Energy Vault and Sun Metals sister company Ark Energy announced earlier this year an agreement to pursue 1GWh of gravity based storage, which now appears to have expanded to a “multi-gigawatt hour” storage facility.
The facility is part of Sun Metals’ plans to create the world’s first “green zinc” production from its refinery near Townsville. It already has a 116MW solar farm nearby and this year Ark Energy announced the purchase of renewables developer Epuron to tap into its 9GW development portfolio for green hydrogen production.
Energy Vault has been backed by some of the world’s biggest names, including oil giant Saudi Aramco and Korea Zinc, the parent company of both Sun Metals and Ark Energy, although its share price has halved since its stock exchange listing in February, despite a 10 per cent bounce on Monday.
Its gravity storage technology works on the same principal as pumped hydro, but rather than using water it uses solid materials – such as 25 tonne blocks of composites – to be raised (the charging process when prices are low) and than allowed to fall (the discharging process).
Energy Vault says the technology can use a variety of materials, including soil, mine ash and tailings, or even recycled wind turbine blades as the “dead weight” for the gravity storage. The modular buildings housing the blocks will be around 100 metres tall.
There are still many questions about whether the technology will work, be cost competitive, or low emissions. There is a small, 35MWh pilot plant in Switzerland that is connected to the grid, and a 25MW/100MWh project under construction in China.
Further details about the Sun Metals/Ark Energy project were not released.

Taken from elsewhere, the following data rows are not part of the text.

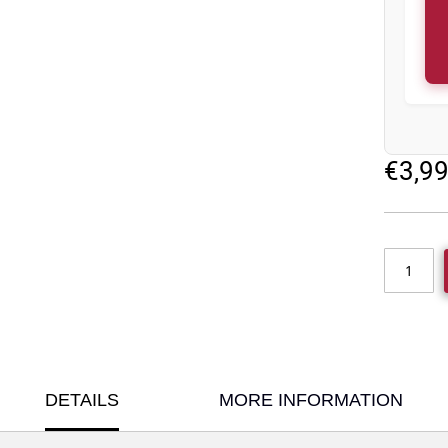
€3,9
DETAILS
MORE INFORMATION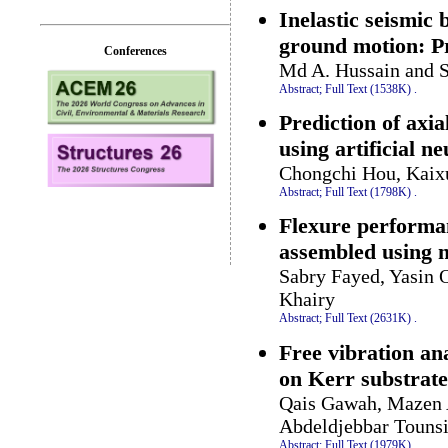
Inelastic seismic
ground motion: Pre
Conferences
Md A. Hussain and S
Abstract;
Full Text (1538K)
.
Prediction of axi
using artificial n
Chongchi Hou, Kaix
Abstract;
Full Text (1798K)
.
Flexure performan
assembled using n
Sabry Fayed, Yasin 
Khairy
Abstract;
Full Text (2631K)
.
Free vibration a
on Kerr substrat
Qais Gawah, Mazen 
Abdeldjebbar Tounsi
Abstract;
Full Text (1979K)
.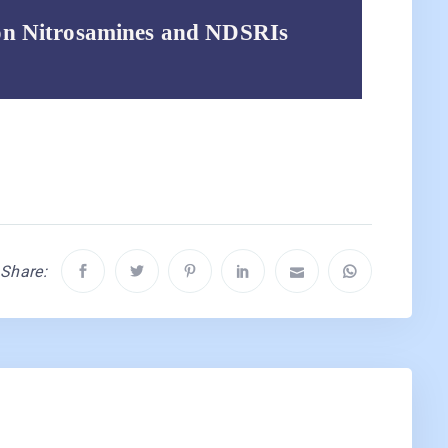
on Nitrosamines and NDSRIs
Share: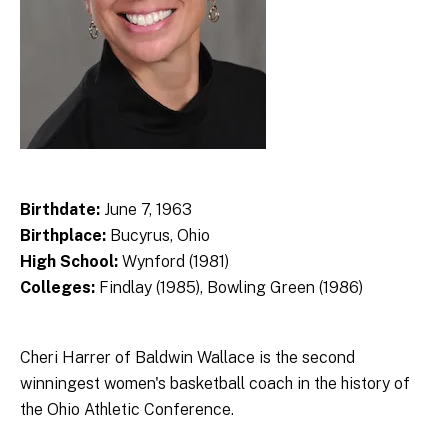
Birthdate:
June 7, 1963
Birthplace:
Bucyrus, Ohio
High School:
Wynford (1981)
Colleges:
Findlay (1985), Bowling Green (1986)
Cheri Harrer of Baldwin Wallace is the second
winningest women's basketball coach in the history of
the Ohio Athletic Conference.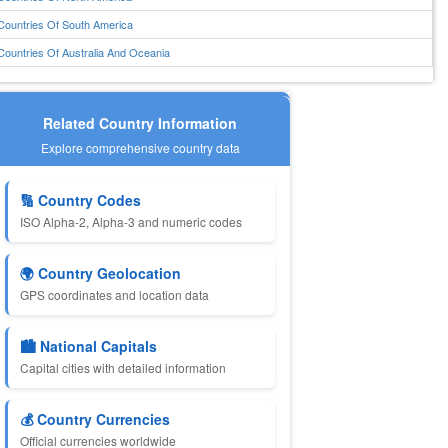
Countries Of South America
Countries Of Australia And Oceania
Related Country Information
Explore comprehensive country data
🔢 Country Codes
ISO Alpha-2, Alpha-3 and numeric codes
🌍 Country Geolocation
GPS coordinates and location data
🏙️ National Capitals
Capital cities with detailed information
💰 Country Currencies
Official currencies worldwide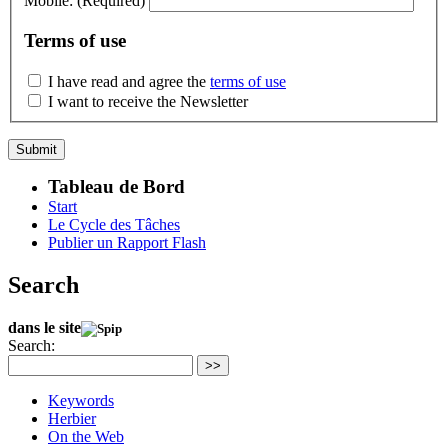
Mobile:
(Required)
Terms of use
I have read and agree the
terms of use
I want to receive the Newsletter
Tableau de Bord
Start
Le Cycle des Tâches
Publier un Rapport Flash
Search
dans le site
Search:
>>
Keywords
Herbier
On the Web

A spokesman for Energy Vault told RenewEconomy in response to questions that additional information about the deal with Ark Energy in Australia will be released “in a standalone announcement at a later time.” An Ark Energy spokesperson said the project was in its “very early stages.”
In response to any projects with BHP, which last year announced it was looking at the technology for its WA mining operations, the Energy Vault spokesman said: “We will also keep you posted on BHP.” It is also developing a project in the US with Enel Green Power.
Interestingly, Energy Vault used its conference call with analysts to announce three separate battery storage deals in the US totalling nearly 1GWh, and using its own management software system.
It said these projects include a 68.8MW (275MWh) battery project in Stanton, southern California with Wellhead Electric, 220MWh in Texas and California with an as yet un-named power producer, and a 440MWh battery project with another unnamed “western US utility.”
Questioned by analysts, CEO Rob Piconi says he could not reveal details of the battery supply.
Energy Vault sourced only $1 million of revenue in the June quarter, but Peroni predicts full year revenue of up to $US100 million for calendar 2022 with the ramp up of the China gravity project, and combined revenue of up to $US680 million for the 2022 and 2023 calendar years, reflecting the newly announced projects.
Piconi said the company’s focus would continue to be on the US, China and Australia markets.
“I am particularly pleased with the feedback from our customers in choosing Energy Vault as their energy storage partner for both short and long duration storage solutions,” he said in a statement.
“The rapid development of our new hardware-agnostic Energy Management Software platform underpinning approximately 1 GWh of new project awards announced today is a tremendous differentiator in the market.”